> [What to do]:
Report back the lines in this listing that carry the string "optimize".

> [Input material]:

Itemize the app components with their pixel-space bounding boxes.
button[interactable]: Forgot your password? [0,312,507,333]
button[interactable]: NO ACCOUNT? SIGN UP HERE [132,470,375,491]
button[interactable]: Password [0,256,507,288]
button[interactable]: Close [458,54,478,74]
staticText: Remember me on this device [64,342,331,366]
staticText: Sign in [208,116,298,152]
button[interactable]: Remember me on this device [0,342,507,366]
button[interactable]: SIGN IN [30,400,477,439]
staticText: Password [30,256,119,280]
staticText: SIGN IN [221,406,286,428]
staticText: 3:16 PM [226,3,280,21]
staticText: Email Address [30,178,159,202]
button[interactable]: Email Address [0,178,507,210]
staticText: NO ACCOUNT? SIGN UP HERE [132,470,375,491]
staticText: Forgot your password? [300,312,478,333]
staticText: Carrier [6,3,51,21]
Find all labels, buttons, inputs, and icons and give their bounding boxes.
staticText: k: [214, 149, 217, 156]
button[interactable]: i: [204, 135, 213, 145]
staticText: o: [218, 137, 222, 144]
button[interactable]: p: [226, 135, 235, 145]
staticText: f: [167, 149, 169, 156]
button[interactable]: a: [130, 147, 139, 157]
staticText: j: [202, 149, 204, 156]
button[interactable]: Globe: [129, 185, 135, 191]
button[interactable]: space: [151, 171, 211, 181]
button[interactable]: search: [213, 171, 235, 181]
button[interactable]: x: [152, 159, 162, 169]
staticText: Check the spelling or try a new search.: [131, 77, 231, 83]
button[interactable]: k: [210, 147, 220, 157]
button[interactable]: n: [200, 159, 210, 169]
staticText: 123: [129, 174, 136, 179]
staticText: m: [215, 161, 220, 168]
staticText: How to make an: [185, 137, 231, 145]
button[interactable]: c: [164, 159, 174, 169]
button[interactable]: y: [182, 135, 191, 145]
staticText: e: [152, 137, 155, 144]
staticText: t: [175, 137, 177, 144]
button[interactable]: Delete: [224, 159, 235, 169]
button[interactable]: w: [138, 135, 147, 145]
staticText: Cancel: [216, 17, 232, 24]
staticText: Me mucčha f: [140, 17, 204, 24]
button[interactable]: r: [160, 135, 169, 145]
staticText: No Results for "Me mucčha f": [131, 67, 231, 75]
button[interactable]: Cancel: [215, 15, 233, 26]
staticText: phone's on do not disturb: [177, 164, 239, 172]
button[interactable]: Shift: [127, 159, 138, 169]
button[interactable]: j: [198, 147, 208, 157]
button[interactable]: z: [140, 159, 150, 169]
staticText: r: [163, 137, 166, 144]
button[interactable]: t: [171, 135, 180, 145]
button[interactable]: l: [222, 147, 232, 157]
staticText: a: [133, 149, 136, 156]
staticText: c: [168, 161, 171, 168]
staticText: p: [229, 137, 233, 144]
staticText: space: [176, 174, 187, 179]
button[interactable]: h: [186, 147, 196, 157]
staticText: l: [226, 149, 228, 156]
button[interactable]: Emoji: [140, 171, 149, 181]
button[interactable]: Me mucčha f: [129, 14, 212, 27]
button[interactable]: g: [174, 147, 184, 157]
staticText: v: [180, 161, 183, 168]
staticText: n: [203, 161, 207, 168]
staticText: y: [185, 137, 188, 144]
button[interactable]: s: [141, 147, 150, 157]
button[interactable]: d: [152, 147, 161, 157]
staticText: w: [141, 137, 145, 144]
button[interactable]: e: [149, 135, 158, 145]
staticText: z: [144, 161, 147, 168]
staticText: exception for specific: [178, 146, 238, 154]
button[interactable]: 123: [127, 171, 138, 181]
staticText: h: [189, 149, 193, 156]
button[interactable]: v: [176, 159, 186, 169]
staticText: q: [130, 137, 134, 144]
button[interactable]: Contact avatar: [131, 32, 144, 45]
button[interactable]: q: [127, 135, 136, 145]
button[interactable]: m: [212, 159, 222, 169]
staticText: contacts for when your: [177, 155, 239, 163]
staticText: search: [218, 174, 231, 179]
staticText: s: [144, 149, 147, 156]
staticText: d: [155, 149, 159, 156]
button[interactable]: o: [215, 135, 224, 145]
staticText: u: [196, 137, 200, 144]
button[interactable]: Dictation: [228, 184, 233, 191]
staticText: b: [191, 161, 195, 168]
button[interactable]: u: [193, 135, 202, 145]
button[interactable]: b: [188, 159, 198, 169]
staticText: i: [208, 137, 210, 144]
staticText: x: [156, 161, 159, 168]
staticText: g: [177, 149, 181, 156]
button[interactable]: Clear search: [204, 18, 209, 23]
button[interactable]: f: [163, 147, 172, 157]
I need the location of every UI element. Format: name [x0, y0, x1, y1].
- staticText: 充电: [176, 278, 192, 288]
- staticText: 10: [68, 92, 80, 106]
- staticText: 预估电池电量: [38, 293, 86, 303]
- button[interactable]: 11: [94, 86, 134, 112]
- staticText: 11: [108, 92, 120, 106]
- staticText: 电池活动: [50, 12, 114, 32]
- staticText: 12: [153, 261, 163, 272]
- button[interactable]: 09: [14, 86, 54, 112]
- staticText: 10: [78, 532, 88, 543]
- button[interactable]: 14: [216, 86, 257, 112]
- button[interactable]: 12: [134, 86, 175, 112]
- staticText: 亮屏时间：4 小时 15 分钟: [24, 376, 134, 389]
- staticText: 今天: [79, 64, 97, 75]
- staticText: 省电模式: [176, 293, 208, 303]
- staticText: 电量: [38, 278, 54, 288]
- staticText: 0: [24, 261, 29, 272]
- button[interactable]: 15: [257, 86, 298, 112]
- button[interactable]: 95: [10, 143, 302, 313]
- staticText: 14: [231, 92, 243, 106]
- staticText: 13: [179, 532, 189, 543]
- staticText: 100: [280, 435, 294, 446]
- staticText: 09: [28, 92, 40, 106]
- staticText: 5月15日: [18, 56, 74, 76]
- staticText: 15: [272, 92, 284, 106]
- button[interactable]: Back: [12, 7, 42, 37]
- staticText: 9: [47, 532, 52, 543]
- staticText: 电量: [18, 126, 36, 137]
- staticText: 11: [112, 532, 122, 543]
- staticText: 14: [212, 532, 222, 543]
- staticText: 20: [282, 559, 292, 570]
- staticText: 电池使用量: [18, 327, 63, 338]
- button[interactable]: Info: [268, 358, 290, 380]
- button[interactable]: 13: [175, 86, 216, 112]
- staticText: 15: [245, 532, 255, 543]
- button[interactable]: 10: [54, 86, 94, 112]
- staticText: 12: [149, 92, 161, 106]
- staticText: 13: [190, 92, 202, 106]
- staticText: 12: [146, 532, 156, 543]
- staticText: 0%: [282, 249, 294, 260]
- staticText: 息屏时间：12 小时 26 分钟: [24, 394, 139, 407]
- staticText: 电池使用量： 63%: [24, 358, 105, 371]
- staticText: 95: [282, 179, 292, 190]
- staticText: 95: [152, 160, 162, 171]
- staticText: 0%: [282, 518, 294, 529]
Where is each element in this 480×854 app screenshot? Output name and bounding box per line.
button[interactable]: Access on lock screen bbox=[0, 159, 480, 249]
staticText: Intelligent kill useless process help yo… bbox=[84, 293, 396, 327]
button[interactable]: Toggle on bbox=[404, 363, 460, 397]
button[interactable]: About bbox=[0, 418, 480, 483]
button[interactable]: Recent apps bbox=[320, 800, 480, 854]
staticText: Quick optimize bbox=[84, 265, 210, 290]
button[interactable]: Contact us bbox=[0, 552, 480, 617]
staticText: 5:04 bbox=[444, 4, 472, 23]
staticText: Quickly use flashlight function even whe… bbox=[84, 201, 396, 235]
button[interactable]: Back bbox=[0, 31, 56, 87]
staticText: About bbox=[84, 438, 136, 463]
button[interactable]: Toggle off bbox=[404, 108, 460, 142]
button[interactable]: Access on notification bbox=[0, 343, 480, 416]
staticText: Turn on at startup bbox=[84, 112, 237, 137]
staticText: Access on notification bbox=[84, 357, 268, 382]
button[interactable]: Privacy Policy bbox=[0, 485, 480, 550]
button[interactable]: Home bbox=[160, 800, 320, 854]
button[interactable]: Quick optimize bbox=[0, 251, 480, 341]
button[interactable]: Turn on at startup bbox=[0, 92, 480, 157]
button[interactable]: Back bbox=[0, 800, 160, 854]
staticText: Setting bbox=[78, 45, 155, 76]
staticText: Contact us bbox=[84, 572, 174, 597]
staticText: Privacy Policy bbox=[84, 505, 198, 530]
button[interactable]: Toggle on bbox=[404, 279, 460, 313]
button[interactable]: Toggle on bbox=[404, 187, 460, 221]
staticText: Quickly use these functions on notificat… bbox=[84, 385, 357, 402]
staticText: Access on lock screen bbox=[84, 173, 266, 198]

> [Written answer]:
staticText: Quick optimize bbox=[84, 265, 210, 290]
button[interactable]: Quick optimize bbox=[0, 251, 480, 341]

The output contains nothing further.